Now to the issue. The overall flow and method of argument were obviously correct. Spot checking individual points gave results that were also correct. The basic strategy was also obviously correct. It was a basic, “We prove that if it holds in every one of these special cases, then it is true. Then we check each special case.” Therefore it “made sense”. The problem was the question, “Might there be a mistake somewhere?” After all proofs do not simply have to make sense, they need to be verified. And that was what people couldn’t accept.
The same thing with the Objectivist. You can in fact come up with flaws in proposed understandings of the philosophy fairly easily. It happens all the time. But Objectivists believe that, after enough thought and evidence, it will converge on the one objective version. The AI’s proposed proof therefore can make sense in all of the same ways. It would even likely have a similar form. “Here is a categorization of all of the special cases which might be true. We just have to show that each one can’t work.” You might look at them and agree that those sound right. You can look at individual cases and accept that they don’t work. But do you abandon the belief that somewhere, somehow, there is a way to make it work? As opposed to the AI saying that there is none?
As you said, it requires a leap of faith. And your answer is mechanistic interpretability. Which is exactly what happened in the end with the 4 color proof. A mechanistically interpretable proof was produced, and mechanistically interpreted by Coq. QED.
But for something as vague as a philosophy, I think it will take a long time to get to mechanistically interpretable demonstrations. And the thing which will do so is likely itself to be an AI...
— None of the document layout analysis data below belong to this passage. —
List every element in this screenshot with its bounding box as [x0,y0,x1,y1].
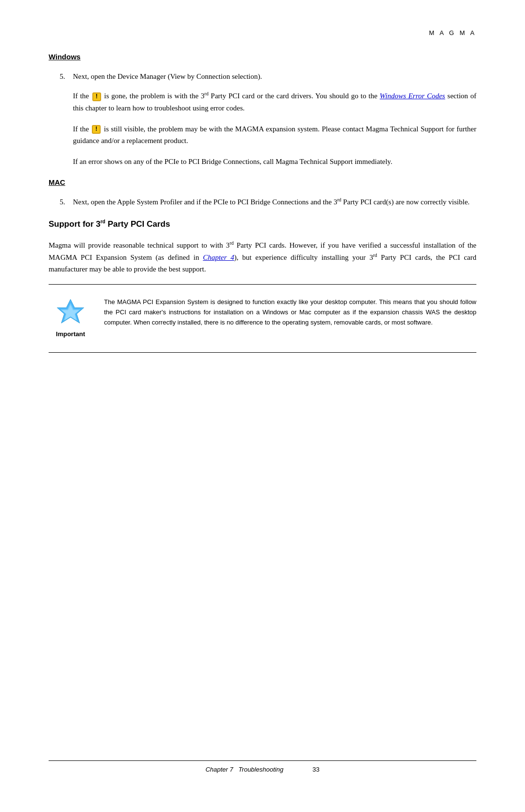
warning-icon-1 [92,92,101,101]
mac-item5-text: Next, open the Apple System Profiler and… [73,198,337,206]
para2-mid: is still visible, the problem may be wit… [73,125,476,145]
list-number-5: 5. [49,71,73,82]
important-icon-container: Important [49,297,92,340]
mac-item5-sup: rd [337,197,341,202]
footer-chapter: Chapter 7 Troubleshooting [206,766,283,773]
page-header: M A G M A [49,29,476,36]
page-footer: Chapter 7 Troubleshooting 33 [49,760,476,773]
windows-list-item-5: 5. Next, open the Device Manager (View b… [49,71,476,82]
windows-para3: If an error shows on any of the PCIe to … [73,156,476,168]
support-para1-end: ), but experience difficulty installing … [234,253,373,261]
support-heading-sup: rd [101,219,105,224]
page: M A G M A Windows 5. Next, open the Devi… [0,0,525,812]
important-text: The MAGMA PCI Expansion System is design… [104,297,476,327]
para1-sup: rd [205,91,209,96]
windows-section: Windows 5. Next, open the Device Manager… [49,51,476,168]
support-heading-end: Party PCI Cards [105,219,170,229]
divider-bottom [49,352,476,353]
important-star-icon [53,297,88,326]
mac-list-item-5: 5. Next, open the Apple System Profiler … [49,196,476,208]
para1-cont: Party PCI card or the card drivers. You … [209,92,380,100]
important-label: Important [56,329,85,340]
chapter4-link[interactable]: Chapter 4 [203,253,234,261]
windows-para1: If the is gone, the problem is with the … [73,90,476,114]
footer-chapter-label: Chapter 7 [206,766,233,773]
para1-start: If the [73,92,91,100]
brand-label: M A G M A [429,29,476,36]
support-para1-start: Magma will provide reasonable technical … [49,241,229,249]
footer-page-number: 33 [313,766,319,773]
support-para1-sup2: rd [373,253,377,258]
footer-section-label: Troubleshooting [239,766,283,773]
support-heading-start: Support for 3 [49,219,101,229]
windows-error-codes-link[interactable]: Windows Error Codes [380,92,445,100]
important-box: Important The MAGMA PCI Expansion System… [49,289,476,347]
para3-text: If an error shows on any of the PCIe to … [73,158,392,165]
support-heading: Support for 3rd Party PCI Cards [49,217,476,231]
para2-start: If the [73,125,91,133]
divider-top [49,284,476,285]
para1-mid: is gone, the problem is with the 3 [102,92,205,100]
mac-list-number-5: 5. [49,196,73,208]
mac-list-text-5: Next, open the Apple System Profiler and… [73,196,476,208]
support-para1: Magma will provide reasonable technical … [49,239,476,275]
main-content: Windows 5. Next, open the Device Manager… [49,51,476,760]
windows-para2: If the is still visible, the problem may… [73,123,476,147]
warning-icon-2 [92,125,101,134]
mac-title: MAC [49,177,476,188]
windows-title: Windows [49,51,476,63]
support-para1-sup: rd [229,240,233,246]
mac-item5-text2: Party PCI card(s) are now correctly visi… [341,198,470,206]
list-text-5: Next, open the Device Manager (View by C… [73,71,476,82]
mac-section: MAC 5. Next, open the Apple System Profi… [49,177,476,208]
It will not take a long time if we use collective intelligence to do it together. The technology is already here. I’ve been trying to share it with others that understand the value of doing this before AI learns to do it on its own. If you want to learn more about that, feel free to look me up on the ‘X’ platform @therealkrantz.
It depends on subject matter.
For math, it is already here. Several options exist, Coq is the most popular.
For philosophy, the language requirements alone need AI at the level of reasonably current LLMs. Which brings their flaws as well. Plus you need knowledge of human experience. By the time you put it together, I don’t see how a mechanistic interpreter can be anything less than a (hopefully somewhat limited) AI.
Which again raises the question of how we come to trust in it enough for it not to be a leap of faith.